- **Work to complete**: Once the pictures are set aside, transcribe each line of the data exactly.

- **Data supplied**:
:::

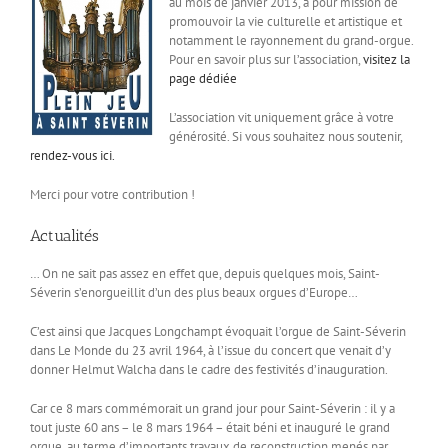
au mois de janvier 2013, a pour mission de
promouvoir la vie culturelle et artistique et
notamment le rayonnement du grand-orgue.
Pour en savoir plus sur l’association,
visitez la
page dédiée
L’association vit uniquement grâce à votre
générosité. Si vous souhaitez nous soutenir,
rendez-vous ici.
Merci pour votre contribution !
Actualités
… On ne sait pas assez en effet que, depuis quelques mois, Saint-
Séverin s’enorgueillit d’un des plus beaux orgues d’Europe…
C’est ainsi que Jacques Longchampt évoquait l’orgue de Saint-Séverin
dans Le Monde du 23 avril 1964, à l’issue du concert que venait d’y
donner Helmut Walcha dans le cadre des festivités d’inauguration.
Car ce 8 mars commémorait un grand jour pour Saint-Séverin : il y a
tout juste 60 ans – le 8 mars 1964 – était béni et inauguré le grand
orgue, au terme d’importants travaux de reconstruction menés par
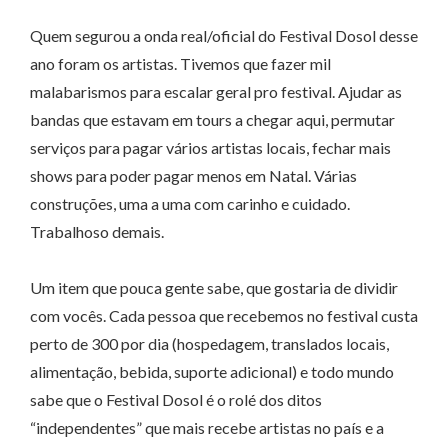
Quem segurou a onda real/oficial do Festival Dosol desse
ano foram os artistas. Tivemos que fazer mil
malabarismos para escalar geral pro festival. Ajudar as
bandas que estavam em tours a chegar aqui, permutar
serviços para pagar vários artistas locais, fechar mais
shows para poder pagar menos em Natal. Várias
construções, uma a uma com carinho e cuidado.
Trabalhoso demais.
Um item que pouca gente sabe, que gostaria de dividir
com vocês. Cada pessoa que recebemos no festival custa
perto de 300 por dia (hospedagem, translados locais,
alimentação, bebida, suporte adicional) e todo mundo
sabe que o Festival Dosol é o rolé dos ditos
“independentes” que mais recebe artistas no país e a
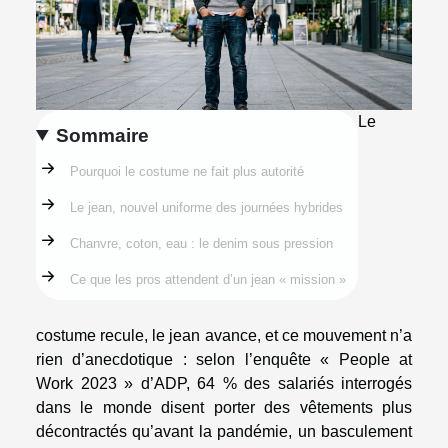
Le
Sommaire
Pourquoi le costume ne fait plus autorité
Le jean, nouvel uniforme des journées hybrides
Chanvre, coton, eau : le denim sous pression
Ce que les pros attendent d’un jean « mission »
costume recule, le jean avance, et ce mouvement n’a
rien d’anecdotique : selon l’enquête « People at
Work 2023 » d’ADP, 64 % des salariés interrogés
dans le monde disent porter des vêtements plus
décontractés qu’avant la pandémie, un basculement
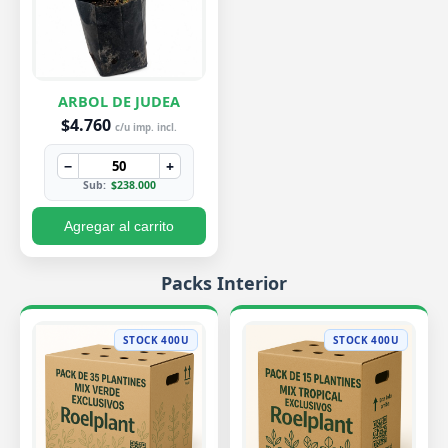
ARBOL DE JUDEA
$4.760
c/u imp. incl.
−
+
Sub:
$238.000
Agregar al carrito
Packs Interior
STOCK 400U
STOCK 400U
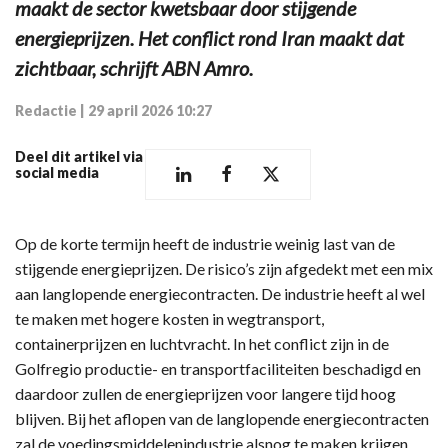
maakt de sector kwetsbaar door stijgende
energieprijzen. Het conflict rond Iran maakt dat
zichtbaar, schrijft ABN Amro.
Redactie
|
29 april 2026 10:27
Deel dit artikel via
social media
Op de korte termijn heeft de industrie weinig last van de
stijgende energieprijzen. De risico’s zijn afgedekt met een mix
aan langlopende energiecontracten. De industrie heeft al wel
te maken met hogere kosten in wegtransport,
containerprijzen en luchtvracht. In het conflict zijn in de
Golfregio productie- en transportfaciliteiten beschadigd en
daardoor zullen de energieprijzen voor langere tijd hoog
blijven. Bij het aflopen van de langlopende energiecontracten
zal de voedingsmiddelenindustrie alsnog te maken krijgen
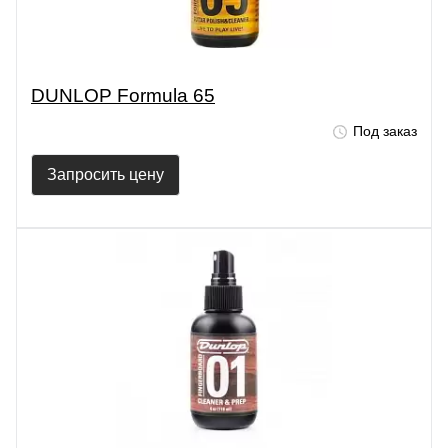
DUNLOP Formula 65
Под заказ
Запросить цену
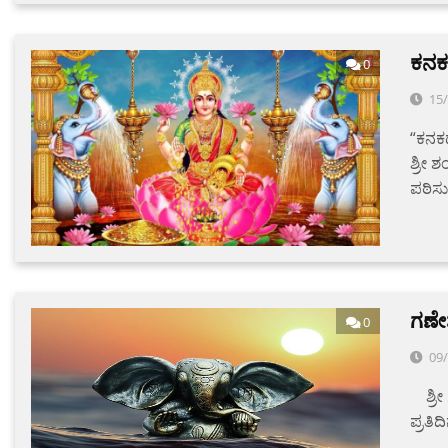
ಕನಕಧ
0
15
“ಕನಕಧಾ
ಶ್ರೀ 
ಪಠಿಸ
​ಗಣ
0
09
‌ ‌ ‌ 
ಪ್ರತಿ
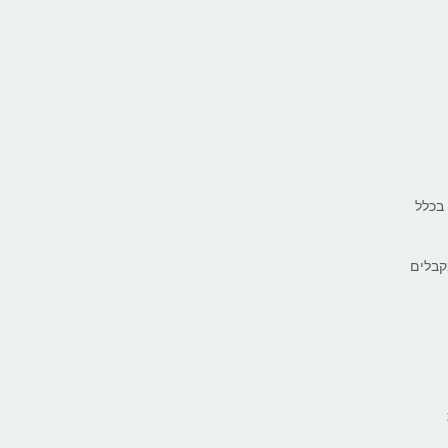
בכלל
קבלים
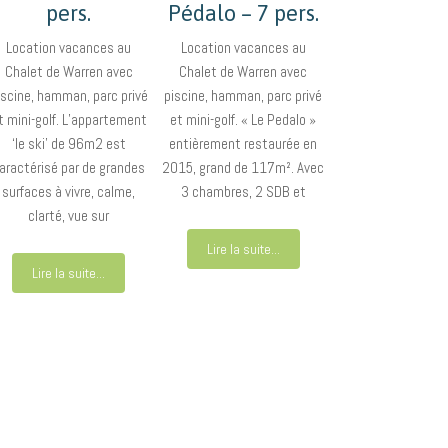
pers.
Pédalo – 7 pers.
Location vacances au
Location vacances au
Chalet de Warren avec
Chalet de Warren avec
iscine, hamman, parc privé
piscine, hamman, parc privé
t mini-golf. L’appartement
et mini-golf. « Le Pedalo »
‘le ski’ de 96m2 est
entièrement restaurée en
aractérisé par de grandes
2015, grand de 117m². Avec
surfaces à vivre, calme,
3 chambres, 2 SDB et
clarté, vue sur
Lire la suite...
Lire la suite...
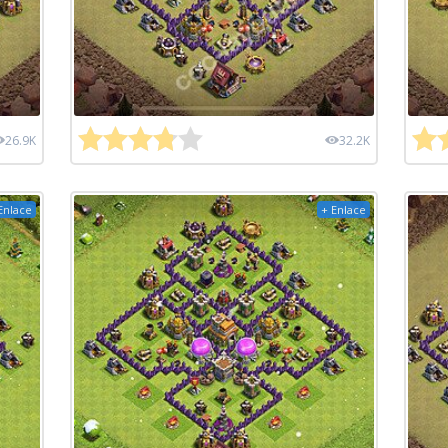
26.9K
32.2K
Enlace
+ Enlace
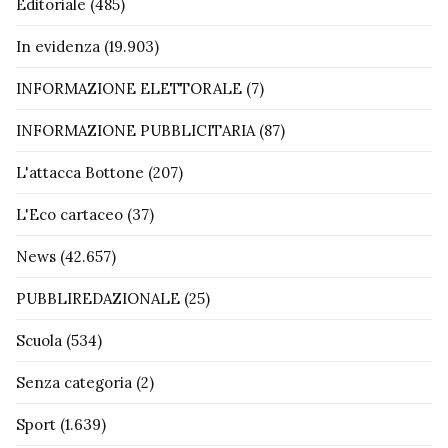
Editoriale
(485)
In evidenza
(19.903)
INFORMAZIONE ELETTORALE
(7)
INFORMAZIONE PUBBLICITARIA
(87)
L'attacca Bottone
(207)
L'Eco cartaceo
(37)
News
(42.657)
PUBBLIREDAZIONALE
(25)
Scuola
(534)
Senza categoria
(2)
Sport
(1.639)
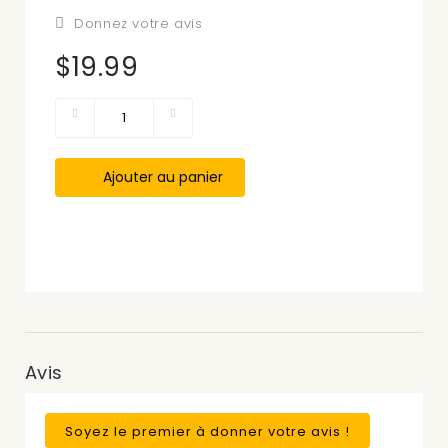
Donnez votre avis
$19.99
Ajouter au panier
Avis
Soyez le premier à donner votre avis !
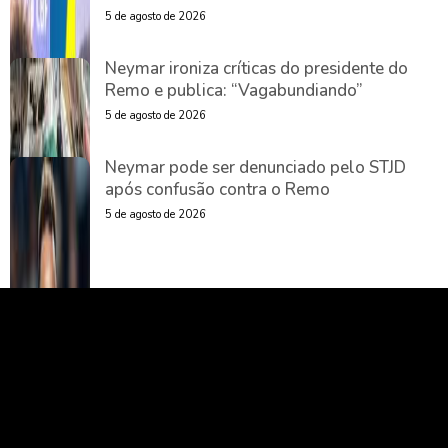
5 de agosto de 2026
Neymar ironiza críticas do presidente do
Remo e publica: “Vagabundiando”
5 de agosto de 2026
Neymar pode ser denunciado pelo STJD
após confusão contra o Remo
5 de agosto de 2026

:::

- **Problem solution**:
au mois de janvier 2013, a pour mission de
promouvoir la vie culturelle et artistique et
notamment le rayonnement du grand-orgue.
Pour en savoir plus sur l’association,
visitez la
page dédiée
L’association vit uniquement grâce à votre
générosité. Si vous souhaitez nous soutenir,
rendez-vous ici.
Merci pour votre contribution !
Actualités
… On ne sait pas assez en effet que, depuis quelques mois, Saint-
Séverin s’enorgueillit d’un des plus beaux orgues d’Europe…
C’est ainsi que Jacques Longchampt évoquait l’orgue de Saint-Séverin
dans Le Monde du 23 avril 1964, à l’issue du concert que venait d’y
donner Helmut Walcha dans le cadre des festivités d’inauguration.
Car ce 8 mars commémorait un grand jour pour Saint-Séverin : il y a
tout juste 60 ans – le 8 mars 1964 – était béni et inauguré le grand
orgue, au terme d’importants travaux de reconstruction menés par
Quem segurou a onda real/oficial do Festival Dosol desse
ano foram os artistas. Tivemos que fazer mil
malabarismos para escalar geral pro festival. Ajudar as
bandas que estavam em tours a chegar aqui, permutar
serviços para pagar vários artistas locais, fechar mais
shows para poder pagar menos em Natal. Várias
construções, uma a uma com carinho e cuidado.
Trabalhoso demais.
Um item que pouca gente sabe, que gostaria de dividir
com vocês. Cada pessoa que recebemos no festival custa
perto de 300 por dia (hospedagem, translados locais,
alimentação, bebida, suporte adicional) e todo mundo
sabe que o Festival Dosol é o rolé dos ditos
“independentes” que mais recebe artistas no país e a
Le
Sommaire
Pourquoi le costume ne fait plus autorité
Le jean, nouvel uniforme des journées hybrides
Chanvre, coton, eau : le denim sous pression
Ce que les pros attendent d’un jean « mission »
costume recule, le jean avance, et ce mouvement n’a
rien d’anecdotique : selon l’enquête « People at
Work 2023 » d’ADP, 64 % des salariés interrogés
dans le monde disent porter des vêtements plus
décontractés qu’avant la pandémie, un basculement
ARBOL DE JUDEA
$4.760
c/u imp. incl.
−
+
Sub:
$238.000
Agregar al carrito
Packs Interior
STOCK 400U
STOCK 400U
maakt de sector kwetsbaar door stijgende
energieprijzen. Het conflict rond Iran maakt dat
zichtbaar, schrijft ABN Amro.
Redactie
|
29 april 2026 10:27
Deel dit artikel via
social media
Op de korte termijn heeft de industrie weinig last van de
stijgende energieprijzen. De risico’s zijn afgedekt met een mix
aan langlopende energiecontracten. De industrie heeft al wel
te maken met hogere kosten in wegtransport,
containerprijzen en luchtvracht. In het conflict zijn in de
Golfregio productie- en transportfaciliteiten beschadigd en
daardoor zullen de energieprijzen voor langere tijd hoog
blijven. Bij het aflopen van de langlopende energiecontracten
zal de voedingsmiddelenindustrie alsnog te maken krijgen
DUNLOP Formula 65
Под заказ
Запросить цену
ಕನಕಧ
0
15
“ಕನಕಧಾ
ಶ್ರೀ 
ಪಠಿಸ
​ಗಣ
0
09
‌ ‌ ‌ 
ಪ್ರತಿ
בכלל
קבלים
pers.
Pédalo – 7 pers.
Location vacances au
Location vacances au
Chalet de Warren avec
Chalet de Warren avec
iscine, hamman, parc privé
piscine, hamman, parc privé
t mini-golf. L’appartement
et mini-golf. « Le Pedalo »
‘le ski’ de 96m2 est
entièrement restaurée en
aractérisé par de grandes
2015, grand de 117m². Avec
surfaces à vivre, calme,
3 chambres, 2 SDB et
clarté, vue sur
Lire la suite...
Lire la suite...
26.9K
32.2K
Enlace
+ Enlace
Editoriale
(485)
In evidenza
(19.903)
INFORMAZIONE ELETTORALE
(7)
INFORMAZIONE PUBBLICITARIA
(87)
L'attacca Bottone
(207)
L'Eco cartaceo
(37)
News
(42.657)
PUBBLIREDAZIONALE
(25)
Scuola
(534)
Senza categoria
(2)
Sport
(1.639)
Donnez votre avis
$19.99
Ajouter au panier
Avis
Soyez le premier à donner votre avis !
5 de agosto de 2026
Neymar ironiza críticas do presidente do
Remo e publica: “Vagabundiando”
5 de agosto de 2026
Neymar pode ser denunciado pelo STJD
após confusão contra o Remo
5 de agosto de 2026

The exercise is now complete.